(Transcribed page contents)
——————————

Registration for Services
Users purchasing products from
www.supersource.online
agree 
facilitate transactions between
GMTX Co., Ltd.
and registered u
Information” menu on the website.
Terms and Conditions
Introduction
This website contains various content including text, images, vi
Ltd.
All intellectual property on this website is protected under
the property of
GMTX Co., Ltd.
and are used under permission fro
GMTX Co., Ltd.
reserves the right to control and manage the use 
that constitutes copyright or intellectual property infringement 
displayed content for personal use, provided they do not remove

——————————

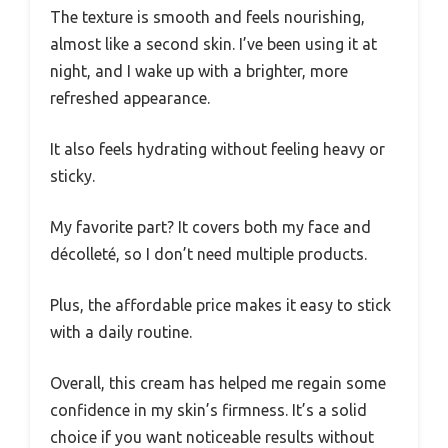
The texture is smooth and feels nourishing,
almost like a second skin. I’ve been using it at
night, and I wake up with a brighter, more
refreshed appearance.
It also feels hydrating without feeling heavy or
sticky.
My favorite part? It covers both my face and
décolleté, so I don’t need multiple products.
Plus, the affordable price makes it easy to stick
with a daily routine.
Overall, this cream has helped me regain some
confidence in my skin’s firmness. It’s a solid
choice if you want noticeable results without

——————————

● **Goal of the exercise**
Please copy, exactly and with nothing else, the lines above beginning at the line that has "Registration for Services" and ending with the line that has "displayed content for".

● **Result of the exercise**
Registration for Services
Users purchasing products from
www.supersource.online
agree 
facilitate transactions between
GMTX Co., Ltd.
and registered u
Information” menu on the website.
Terms and Conditions
Introduction
This website contains various content including text, images, vi
Ltd.
All intellectual property on this website is protected under
the property of
GMTX Co., Ltd.
and are used under permission fro
GMTX Co., Ltd.
reserves the right to control and manage the use 
that constitutes copyright or intellectual property infringement 
displayed content for personal use, provided they do not remove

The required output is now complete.